Preventing unplanned pregnancies for women who are obese is especially important given the likelihood of co-morbidities that endanger both the woman and fetus. Given that the most effective contraception methods are available only by prescription, necessitating interaction with providers, this study addresses the following questions: Does obesity impact contraception use and women's choice in contraception type? If so, is there a possibility that health care provider bias toward obese individuals contributes to this impact?
This sequential mixed methods study leveraged quantitative analysis to inform qualitative interviews with family medicine physicians. Regression analysis was conducted using the National Survey of Family Growth (NSFG), Cycle 2006-2010. The analytic sample (n=5,600+) controlled for individual and socioeconomic factors including poverty, race, education and access to health care. Qualitative, structured interviews were conducted with family medicine residents employed by an accredited California family medicine residency program.

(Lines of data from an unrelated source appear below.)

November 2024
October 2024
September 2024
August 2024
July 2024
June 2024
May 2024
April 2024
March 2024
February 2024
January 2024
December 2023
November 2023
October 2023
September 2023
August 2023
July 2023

The findings demonstrate that sexually active women with a BMI over 35 (obese class II) are 49% less likely to use contraception than women with a BMI below 25 (p-value <.05.) Recent access to reproductive health care did not significantly improve rates of contraception. Women in obese class II who had a recent pelvic exam and/or family planning counseling remain 44% less likely to use contraception (p-value< .001). The findings also demonstrate that obesity is not a significant predictor of using a method prescribed or administered by a physician. Obese women are just as sexually active, as likely to access reproductive health care and - when prescribed - often use the most efficacious method of reversible contraception than other women.

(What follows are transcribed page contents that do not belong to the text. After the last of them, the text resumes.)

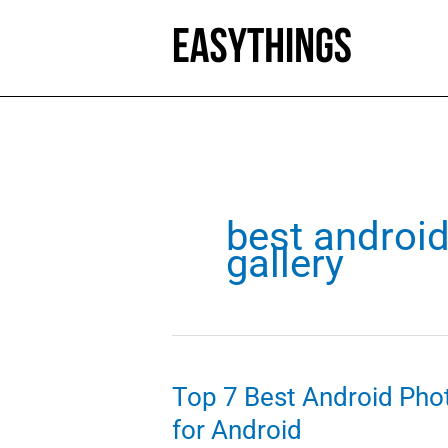
Skip
to
content
best androi
gallery
Top 7 Best Android Phot
for Android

These findings imply that continuing to focus intervention efforts primarily on access to
reproductive health care for this population may not deliver desired outcomes. The interviews explored the context in which obese patients receive care to highlight and examine important nuances specific to this population. Physicians cited patient concern about contraceptive side effects, provider bias and time and/or resources constraints as contributing to lower rates of use. When asked for suggestions, the majority of physicians recommended invoking a policy to ask all patients of reproductive age about family planning goals. Other common suggestions addressed time constraints, inadequate equipment and additional education for physicians regarding obesity specific reproductive health.